New Delhi, Sept. 25: Qatar-based Rasgas has agreed to lower the price of liquefied natural gas (LNG) for Petronet LNG to help the public sector company match the lowest price for LNG in the Indian market.
Rasgas vice-chairman Ibrahim B. Ibrahim today held discussions with senior Petronet LNG officials — Gail (India) chairman Prashanto Bannerjea and ONGC chairman Subir Raha.
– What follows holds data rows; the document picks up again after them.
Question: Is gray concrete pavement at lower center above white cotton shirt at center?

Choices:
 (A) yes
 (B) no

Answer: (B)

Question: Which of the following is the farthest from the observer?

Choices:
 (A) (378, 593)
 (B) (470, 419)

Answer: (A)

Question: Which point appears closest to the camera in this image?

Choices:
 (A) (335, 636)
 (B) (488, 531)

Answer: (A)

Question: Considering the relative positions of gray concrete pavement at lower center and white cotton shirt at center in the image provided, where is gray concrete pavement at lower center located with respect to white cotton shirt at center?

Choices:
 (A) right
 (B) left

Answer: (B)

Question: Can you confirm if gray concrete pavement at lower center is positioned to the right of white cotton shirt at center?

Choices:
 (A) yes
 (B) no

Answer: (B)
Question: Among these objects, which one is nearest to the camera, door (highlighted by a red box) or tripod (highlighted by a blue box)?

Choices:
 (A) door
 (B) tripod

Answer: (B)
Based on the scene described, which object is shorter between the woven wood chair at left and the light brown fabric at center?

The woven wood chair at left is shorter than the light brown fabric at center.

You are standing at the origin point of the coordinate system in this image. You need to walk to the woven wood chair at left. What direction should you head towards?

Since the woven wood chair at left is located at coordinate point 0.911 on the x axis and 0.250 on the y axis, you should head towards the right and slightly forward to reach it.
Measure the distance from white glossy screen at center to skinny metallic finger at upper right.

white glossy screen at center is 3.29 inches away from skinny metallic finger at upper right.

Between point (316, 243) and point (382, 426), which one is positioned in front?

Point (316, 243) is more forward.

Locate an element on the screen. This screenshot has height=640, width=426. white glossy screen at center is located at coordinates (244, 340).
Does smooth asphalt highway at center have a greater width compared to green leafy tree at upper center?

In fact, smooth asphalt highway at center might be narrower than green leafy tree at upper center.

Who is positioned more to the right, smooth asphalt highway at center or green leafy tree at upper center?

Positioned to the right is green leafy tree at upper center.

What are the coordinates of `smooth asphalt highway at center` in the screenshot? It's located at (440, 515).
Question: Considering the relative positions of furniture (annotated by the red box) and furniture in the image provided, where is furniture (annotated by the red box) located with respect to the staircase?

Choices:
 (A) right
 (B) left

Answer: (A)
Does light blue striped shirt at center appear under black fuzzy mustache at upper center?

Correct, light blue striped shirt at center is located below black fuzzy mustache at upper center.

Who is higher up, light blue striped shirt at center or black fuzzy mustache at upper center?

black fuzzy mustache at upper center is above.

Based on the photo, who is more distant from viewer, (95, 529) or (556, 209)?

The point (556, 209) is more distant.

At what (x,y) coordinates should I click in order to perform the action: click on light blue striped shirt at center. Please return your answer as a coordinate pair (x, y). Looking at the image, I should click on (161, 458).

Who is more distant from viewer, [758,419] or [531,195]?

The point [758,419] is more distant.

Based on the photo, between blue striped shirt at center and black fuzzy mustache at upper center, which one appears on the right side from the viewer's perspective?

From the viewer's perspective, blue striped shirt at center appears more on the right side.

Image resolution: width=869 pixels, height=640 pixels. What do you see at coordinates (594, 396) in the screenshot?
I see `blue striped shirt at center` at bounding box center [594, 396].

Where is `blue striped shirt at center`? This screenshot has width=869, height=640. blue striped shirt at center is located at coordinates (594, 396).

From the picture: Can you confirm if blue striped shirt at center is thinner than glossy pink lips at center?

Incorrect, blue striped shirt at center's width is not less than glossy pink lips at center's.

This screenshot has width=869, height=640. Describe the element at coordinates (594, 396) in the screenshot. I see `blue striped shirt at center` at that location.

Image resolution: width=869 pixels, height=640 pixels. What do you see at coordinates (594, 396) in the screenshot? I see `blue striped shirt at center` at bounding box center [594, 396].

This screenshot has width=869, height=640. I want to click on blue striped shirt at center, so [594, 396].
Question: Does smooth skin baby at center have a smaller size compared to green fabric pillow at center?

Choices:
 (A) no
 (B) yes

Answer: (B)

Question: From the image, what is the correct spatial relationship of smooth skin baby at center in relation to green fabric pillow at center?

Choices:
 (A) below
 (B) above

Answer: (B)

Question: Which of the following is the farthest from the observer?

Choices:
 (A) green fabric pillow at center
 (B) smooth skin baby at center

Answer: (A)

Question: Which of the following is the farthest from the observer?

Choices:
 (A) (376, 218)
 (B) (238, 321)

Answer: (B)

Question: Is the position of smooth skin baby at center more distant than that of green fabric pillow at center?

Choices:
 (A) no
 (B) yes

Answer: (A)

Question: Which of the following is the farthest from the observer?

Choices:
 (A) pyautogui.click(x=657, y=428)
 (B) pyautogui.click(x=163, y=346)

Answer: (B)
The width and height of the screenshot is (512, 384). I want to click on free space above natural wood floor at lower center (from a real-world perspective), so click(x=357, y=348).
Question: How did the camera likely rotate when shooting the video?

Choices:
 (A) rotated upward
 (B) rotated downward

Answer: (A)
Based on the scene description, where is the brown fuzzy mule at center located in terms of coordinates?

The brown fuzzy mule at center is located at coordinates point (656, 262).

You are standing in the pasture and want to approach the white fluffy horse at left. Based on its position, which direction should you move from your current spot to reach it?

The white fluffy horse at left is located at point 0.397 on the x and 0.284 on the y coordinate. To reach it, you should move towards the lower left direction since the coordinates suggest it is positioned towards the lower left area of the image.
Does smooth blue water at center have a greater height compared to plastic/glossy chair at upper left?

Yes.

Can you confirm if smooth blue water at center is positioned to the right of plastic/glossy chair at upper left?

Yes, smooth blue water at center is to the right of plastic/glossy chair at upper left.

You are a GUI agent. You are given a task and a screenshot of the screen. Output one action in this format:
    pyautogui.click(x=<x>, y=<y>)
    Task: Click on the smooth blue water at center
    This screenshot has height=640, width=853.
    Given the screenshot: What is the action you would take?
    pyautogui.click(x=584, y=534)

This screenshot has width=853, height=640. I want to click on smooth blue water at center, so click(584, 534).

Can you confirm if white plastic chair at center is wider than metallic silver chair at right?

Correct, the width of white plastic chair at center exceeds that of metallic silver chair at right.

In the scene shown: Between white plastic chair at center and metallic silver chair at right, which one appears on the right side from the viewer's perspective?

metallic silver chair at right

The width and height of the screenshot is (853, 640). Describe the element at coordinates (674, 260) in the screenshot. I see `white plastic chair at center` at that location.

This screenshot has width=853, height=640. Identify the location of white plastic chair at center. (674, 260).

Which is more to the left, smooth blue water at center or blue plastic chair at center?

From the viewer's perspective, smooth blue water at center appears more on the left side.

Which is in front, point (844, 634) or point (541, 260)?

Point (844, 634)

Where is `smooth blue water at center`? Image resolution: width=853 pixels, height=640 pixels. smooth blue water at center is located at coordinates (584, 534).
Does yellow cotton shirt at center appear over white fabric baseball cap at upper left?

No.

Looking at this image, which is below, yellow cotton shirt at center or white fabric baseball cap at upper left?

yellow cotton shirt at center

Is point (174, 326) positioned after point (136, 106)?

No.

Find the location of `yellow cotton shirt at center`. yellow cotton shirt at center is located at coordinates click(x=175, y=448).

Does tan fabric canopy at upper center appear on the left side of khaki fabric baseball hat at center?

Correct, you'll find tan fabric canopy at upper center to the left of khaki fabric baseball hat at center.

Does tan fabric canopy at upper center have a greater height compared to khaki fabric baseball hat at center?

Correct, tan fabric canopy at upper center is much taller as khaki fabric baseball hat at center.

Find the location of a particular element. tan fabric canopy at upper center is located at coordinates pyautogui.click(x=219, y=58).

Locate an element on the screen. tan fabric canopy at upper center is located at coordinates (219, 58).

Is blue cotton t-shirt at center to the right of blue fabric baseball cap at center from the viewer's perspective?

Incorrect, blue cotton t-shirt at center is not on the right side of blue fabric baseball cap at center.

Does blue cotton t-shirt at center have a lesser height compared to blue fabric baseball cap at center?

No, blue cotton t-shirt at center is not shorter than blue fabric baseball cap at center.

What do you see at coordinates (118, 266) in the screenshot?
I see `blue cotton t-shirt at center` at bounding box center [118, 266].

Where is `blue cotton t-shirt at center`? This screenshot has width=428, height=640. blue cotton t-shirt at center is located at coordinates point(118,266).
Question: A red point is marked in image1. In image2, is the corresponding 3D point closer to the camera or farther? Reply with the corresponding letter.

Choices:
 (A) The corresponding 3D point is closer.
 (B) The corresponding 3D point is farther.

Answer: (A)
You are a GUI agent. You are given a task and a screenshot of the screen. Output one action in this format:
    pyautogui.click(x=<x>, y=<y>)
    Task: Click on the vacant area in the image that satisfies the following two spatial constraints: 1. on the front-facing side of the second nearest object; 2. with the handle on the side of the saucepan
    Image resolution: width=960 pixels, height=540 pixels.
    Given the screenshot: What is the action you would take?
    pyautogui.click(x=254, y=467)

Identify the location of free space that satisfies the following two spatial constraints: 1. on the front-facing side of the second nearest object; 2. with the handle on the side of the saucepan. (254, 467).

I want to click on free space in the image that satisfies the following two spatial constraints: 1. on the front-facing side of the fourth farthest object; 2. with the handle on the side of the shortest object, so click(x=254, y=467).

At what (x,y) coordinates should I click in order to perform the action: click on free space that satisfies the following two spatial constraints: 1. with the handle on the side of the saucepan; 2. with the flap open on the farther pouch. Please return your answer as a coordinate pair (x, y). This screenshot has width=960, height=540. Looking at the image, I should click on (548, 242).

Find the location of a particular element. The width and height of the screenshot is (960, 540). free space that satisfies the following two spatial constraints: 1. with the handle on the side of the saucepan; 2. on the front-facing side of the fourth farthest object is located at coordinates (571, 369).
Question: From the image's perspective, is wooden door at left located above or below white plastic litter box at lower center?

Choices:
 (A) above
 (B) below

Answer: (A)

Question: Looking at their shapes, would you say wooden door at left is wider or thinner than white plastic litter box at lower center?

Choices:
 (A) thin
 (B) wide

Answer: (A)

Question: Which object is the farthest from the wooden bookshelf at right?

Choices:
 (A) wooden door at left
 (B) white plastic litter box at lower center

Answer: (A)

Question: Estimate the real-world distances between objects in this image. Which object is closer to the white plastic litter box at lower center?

The development comes as a shot in the arm for the company floated by public sector giants ONGC, Gail and Indian Oil Corporation.
Raha told The Telegraph that Petronet LNG would match the cheapest price in the Indian market while providing an assured supply of gas to its customers. “The price would have to be one at which a formal deal is signed rather than the one mentioned in MoUs or in press statements,” he added.
Other companies such as Shell and British Gas have been claiming that they will supply LNG at a price of around $3 per million British thermal units (BTU).
However, the agreement signed with Rasgas earlier when Vazapathi Ramamurthy was the petroleum minister had allowed for an open-ended LNG price linked to international crude prices.
The landed price of LNG at this price was working out to around $5 per BTU as crude prices ruled above $20 per barrel. The problem arose as there were no takers for the gas at this price.
An upbeat Raha said that Rasgas was aware that India is a huge market for natural gas and Qatar has amongst the largest supplies in the world.